In June 2020, the Speaker of the House of Commons, Sir Lindsay Hoyle, announced a review of the diversity of the Parliamentary Art Collection.
From speaking to constituents, I believe that one of the key sentiments to come out of lockdown has been a renewed appreciation for the myriad of fellow citizens who unrelentingly feed, clothe and sustain us. Particularly so in our recent hour of Covid need.
Having reflected on this, I have been working alongside campaigning organisation ‘We Too Built Britain’, to further the argument that there should be new artwork in Westminster to honour NHS and Key Workers.
Coupled with a strong desire for more fairness, one driven by the commonality of our recent experience, the enhanced empathy of the British public means any celebration of key workers – artistic or otherwise – must be inclusive of all and genuinely diverse. Anything less would undermine the sense of belonging and community spirit so many of us have recently and so vividly experienced.

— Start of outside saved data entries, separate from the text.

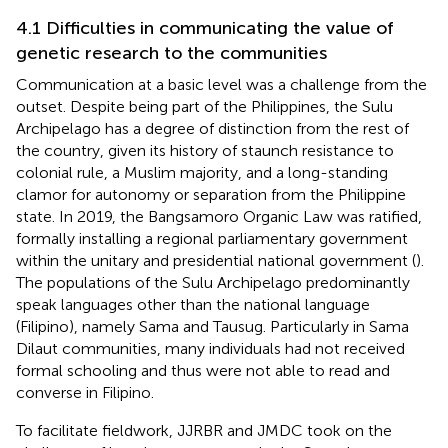
4.1 Difficulties in communicating the value of
genetic research to the communities
Communication at a basic level was a challenge from the
outset. Despite being part of the Philippines, the Sulu
Archipelago has a degree of distinction from the rest of
the country, given its history of staunch resistance to
colonial rule, a Muslim majority, and a long-standing
clamor for autonomy or separation from the Philippine
state. In 2019, the Bangsamoro Organic Law was ratified,
formally installing a regional parliamentary government
within the unitary and presidential national government (
).
The populations of the Sulu Archipelago predominantly
speak languages other than the national language
(Filipino), namely Sama and Tausug. Particularly in Sama
Dilaut communities, many individuals had not received
formal schooling and thus were not able to read and
converse in Filipino.
To facilitate fieldwork, JJRBR and JMDC took on the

As such, I have today submitted a petition, alongside 60 cross-party MPs, to the Speaker’s Advisory Committee on Works of Art asking that key workers including NHS staff – many of who are from ethnic minority backgrounds – have their contribution recognised in the corridors of power.
While it is a very small step in showing our appreciation to the front line workers that have kept the nation running during this crisis, I think it is a real chance for Parliament to get it right first time and show it can connect with and lead on this strong public sentiment.